Hydraulic pressure within a coupling is essentially a form of trapped energy. Thus, in order to connect a coupling under pressure, the trapped energy must be dissipated or otherwise managed. In general, this means that the energy within the coupling must be dissipated during the connection, or must be moved or contained in a place where its effects are minimized.
The majority of couplers capable of connecting under pressure do so by dissipating the internal hydraulic energy by allowing the hydraulic fluid (e.g. oil) to expand prior to connection. Some couplers have internal bleed valves that let the oil expand to a low-pressure line within the hydraulic system. Other couplers are designed with an internal bleed valve that lets the oil expand into and through the mating coupler. Still other couplers incorporate a mechanism for providing a mechanical advantage to generate enough force to overcome the hydraulic forces acting on the valves. And still other couplers have an external bleed valve that lets the hydraulic fluid expand external to the system, i.e., into the environment.
Many prior art coupler designs providing connect under pressure functionality have specialized internal valving that provides the connect under pressure functionality.

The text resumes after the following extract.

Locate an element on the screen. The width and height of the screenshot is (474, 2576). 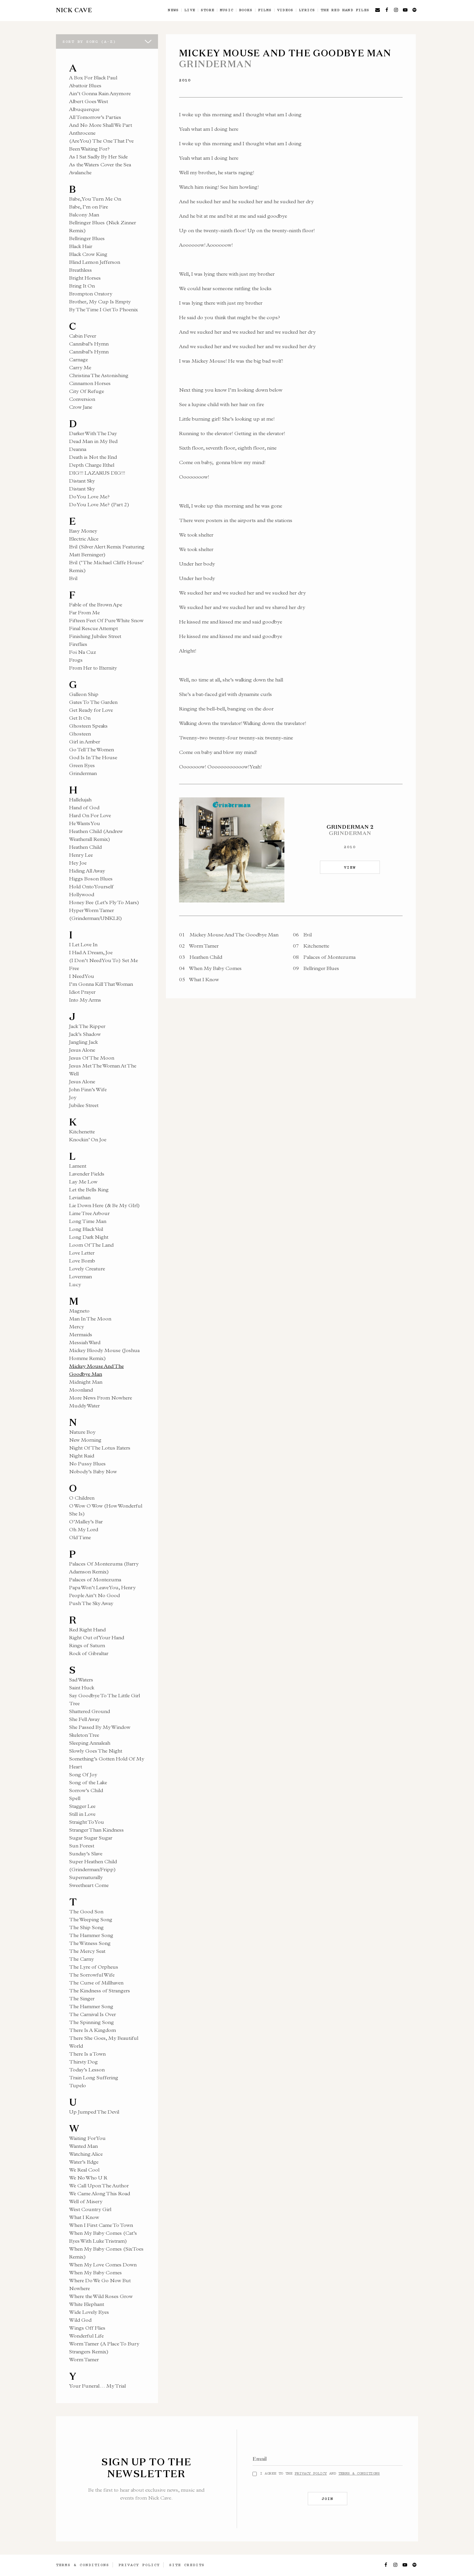 Fifteen Feet Of Pure White Snow is located at coordinates (106, 620).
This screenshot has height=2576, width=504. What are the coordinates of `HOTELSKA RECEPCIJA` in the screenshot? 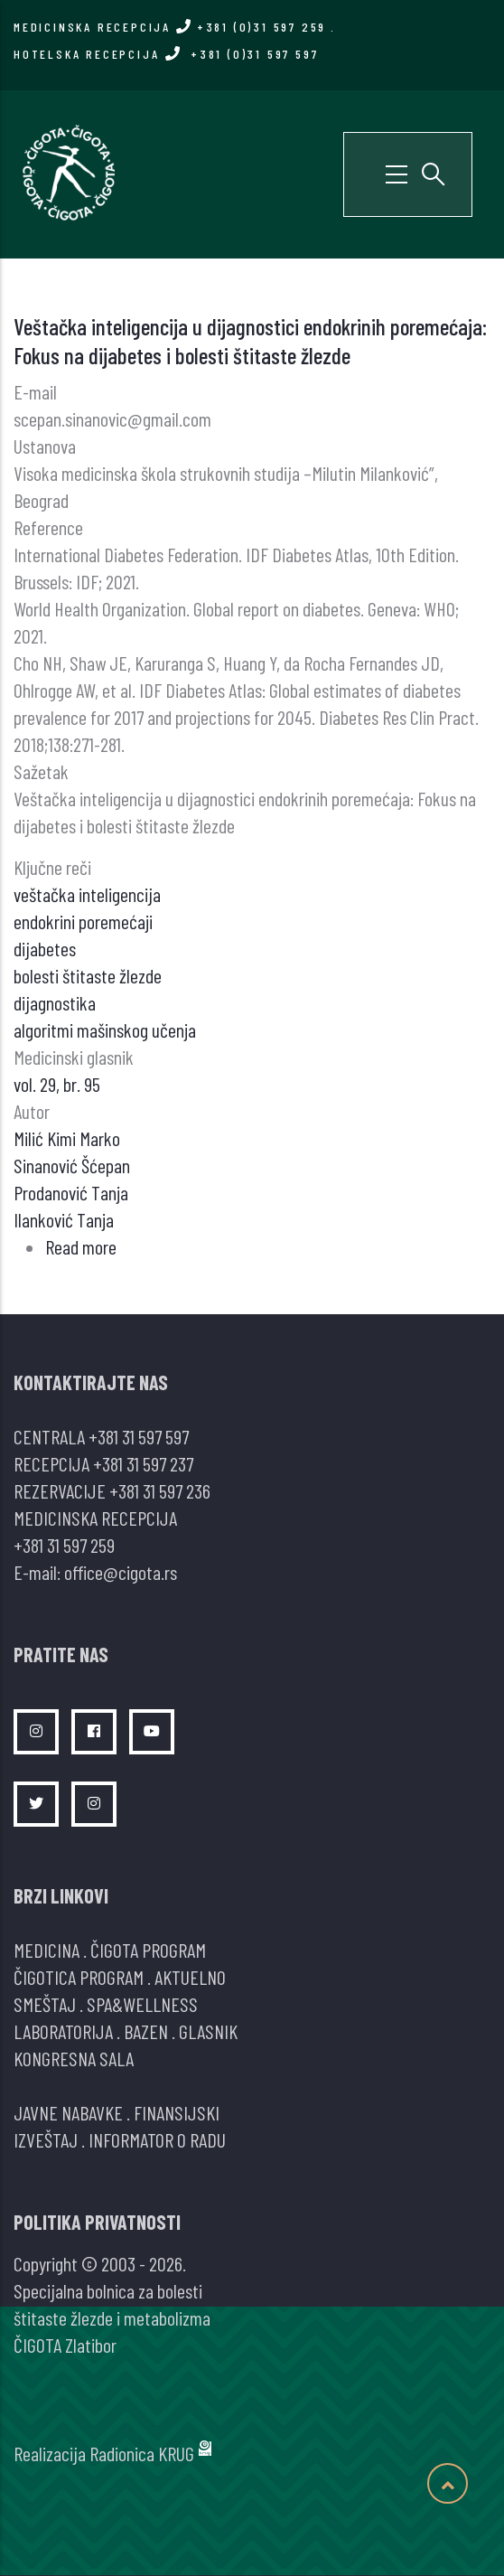 It's located at (166, 53). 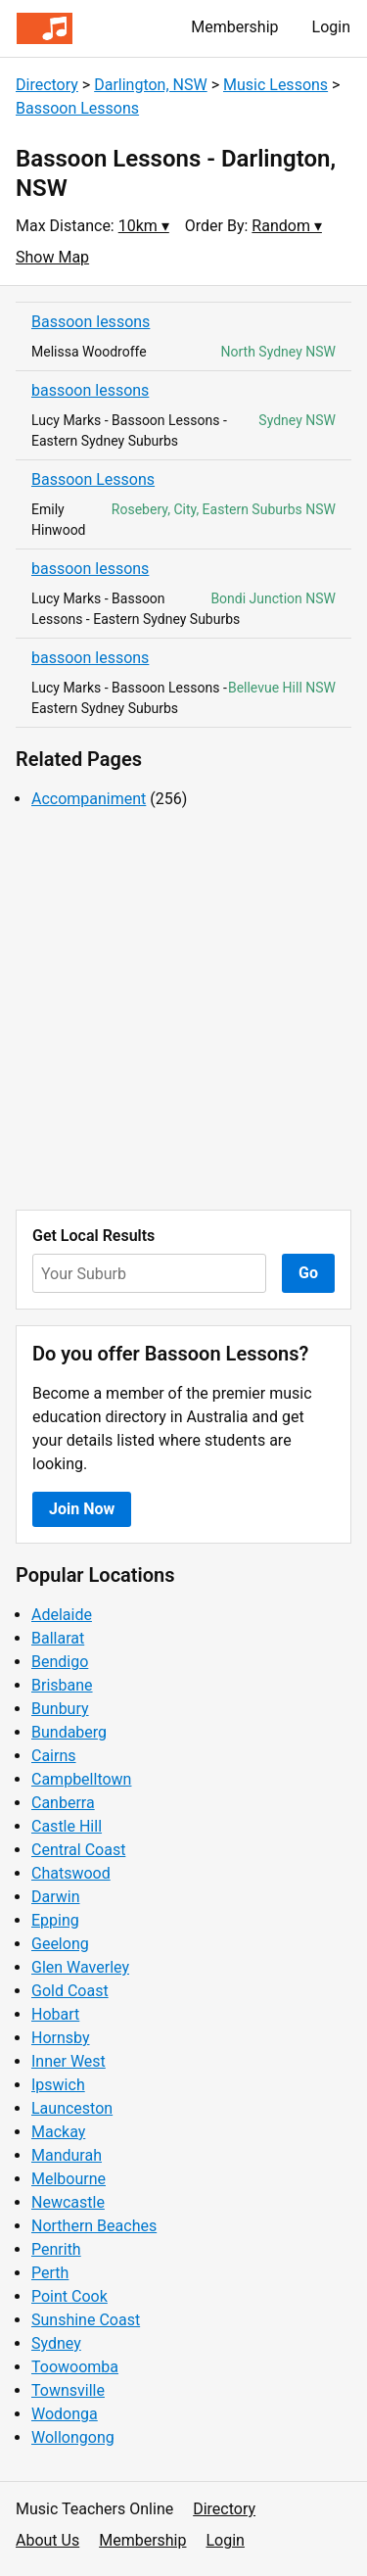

Such couplers are more complex and cost more than a standard coupler (i.e., couplers without internal valving) due to the internal valving. Further, many prior art coupler designs utilize elastomeric seals that are required to throttle flow during connect under pressure. It is well known that throttling flow over elastomeric seals increases the potential for seal damage and often results in such. Many prior art coupler designs also involve the need for operator training as the operation of the couplers is not intuitive.